Thursday, April 13, 2023

Book Report: Hamnet

10. Maggie O'Farrell, Hamnet: A Novel of the Plague (2020) (4/13/23)

It was pure chance that the last book I read, The Great Believers, also opened with a person suddenly finding himself in a house mysteriously absent of people, or that it was organized in alternating chapters going backwards and forwards in time, or that it concerned a plague. Eerie mirrorings. But with those coincidences, the similarities more or less ended—unless you count luscious writing.

This book begins in 1596, in Stratford-on-Avon. The fact that a supporting character is never named makes no difference: his identity as the greatest English poet and playwright is always there, tickling your mind.
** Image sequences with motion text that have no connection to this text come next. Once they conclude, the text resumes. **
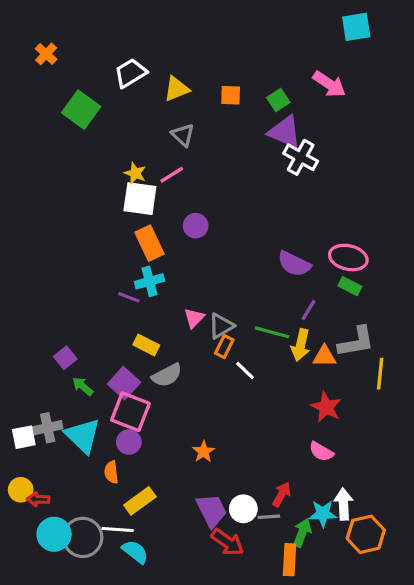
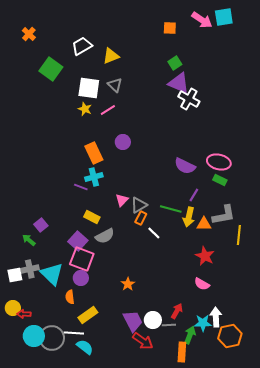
pink arrow: (329, 84) -> (202, 20), moved
orange square: (231, 95) -> (170, 28), moved
white square: (140, 199) -> (89, 88), moved
green arrow: (83, 386) -> (29, 240), moved

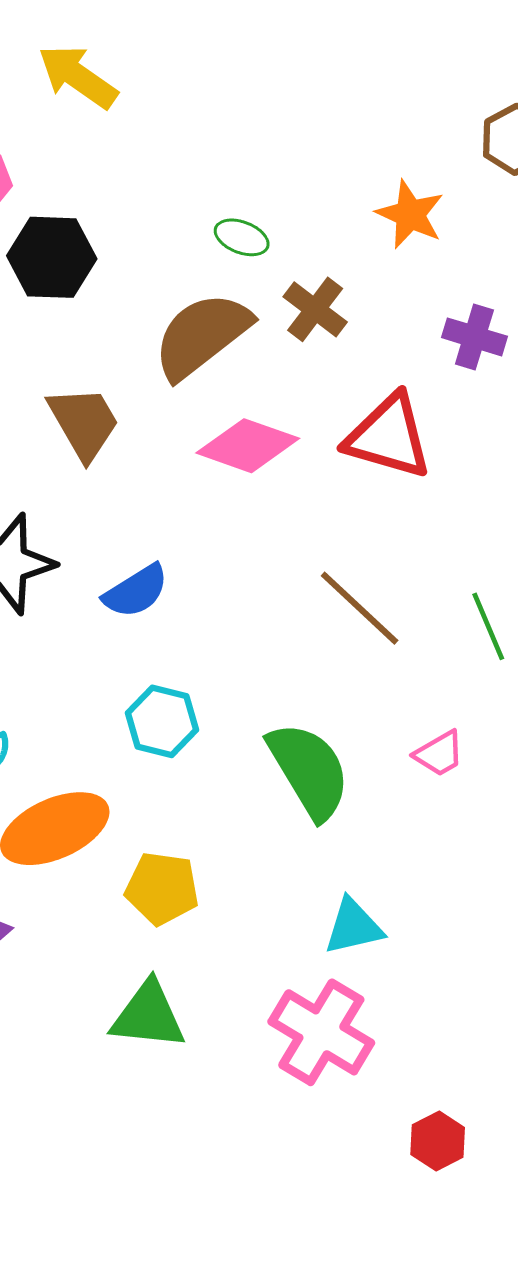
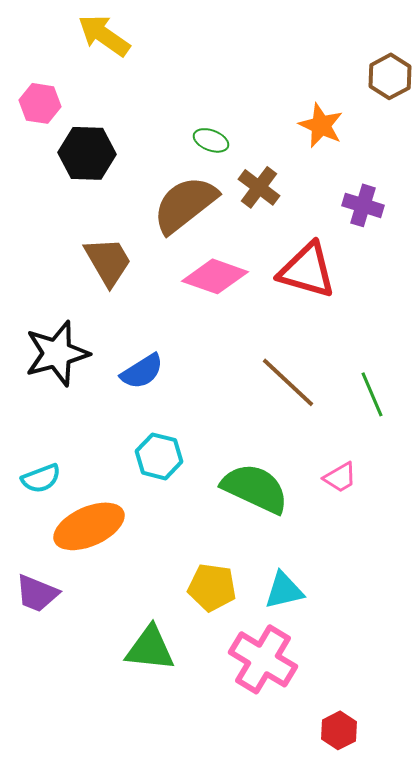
green semicircle: (309, 770) -> (255, 488), turned -34
yellow pentagon: (162, 888) -> (212, 587), moved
But the book is only glancingly about him, at least until the very end; it is much more about his wife, Agnes (pronounced something like Ahniss), and always, too, about their son, Hamnet, who succumbed to bubonic plague at age eleven. 

The alternating chapters tell about the "now" of Hamnet, and his last few days caring for his twin sister, Judith, who has taken sick, and then falling sick himself; and the backstory of his parents meeting, falling in love, setting up a household adjacent to the man's father's glovery, raising a family. Agnes is touched with a gift, to be able to sense people's fates. Her husband, meanwhile, is trying to get out from under the cruel shadow of his father. Until eventually Agnes sends him off to London to represent the family business. Only, of course, he finds a different line of work, and a life of his own.
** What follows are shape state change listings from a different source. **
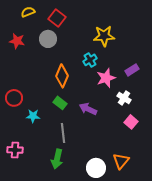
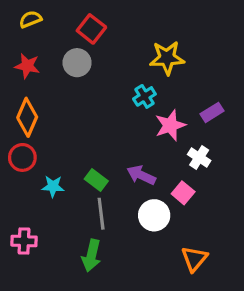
yellow semicircle: (28, 12) -> (30, 19), moved
orange diamond: (62, 76) -> (27, 117), moved
green rectangle: (60, 103) -> (96, 180), moved
pink square: (131, 122) -> (183, 193), moved
white circle: (96, 168) -> (154, 215), moved

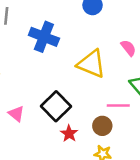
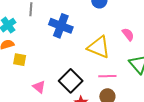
pink line: (118, 106) -> (107, 76), moved

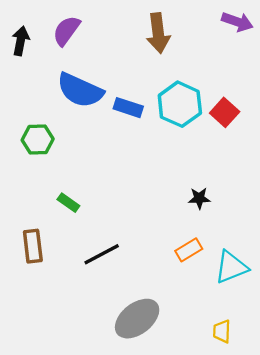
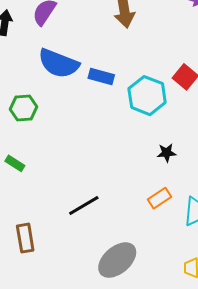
cyan hexagon: (180, 104) -> (147, 96), moved
green rectangle: (68, 203) -> (15, 163), moved
brown rectangle: (33, 246) -> (25, 238), moved

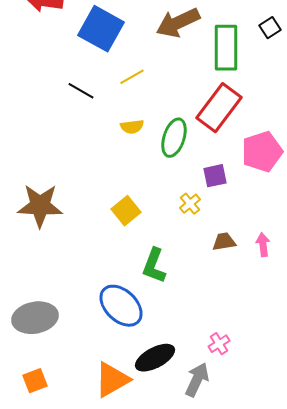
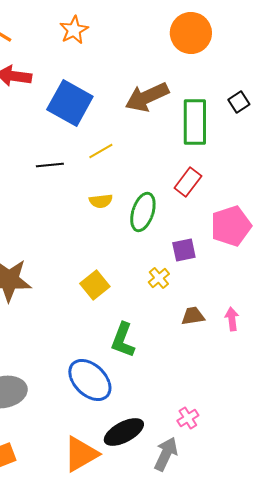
black line: (81, 91) -> (50, 165), turned -36
red rectangle: (219, 108) -> (188, 182), size x0.6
And then Hamnet dies. And we arrive at part II, which is about mourning his loss, about continuing on living, somehow. Which involves, on Agnes's part, and ever so slowly, finding her way back into life, into her medicinal plants and curative powers, and on her husband's, writing a play about their dead son—who in the play is not yet dead, but is haunted by death. 

Oh, but wait, there's another eerie mirroring: in my report on The Great Believers, didn't I end with a character talking about Hamlet, and Horatio's "burden of memory"?

I didn't flag any passages as standing out, though the book is beautifully written. It just flows. If I page through tomorrow and find something that is worth sharing, I will do so. But for now: that's my report.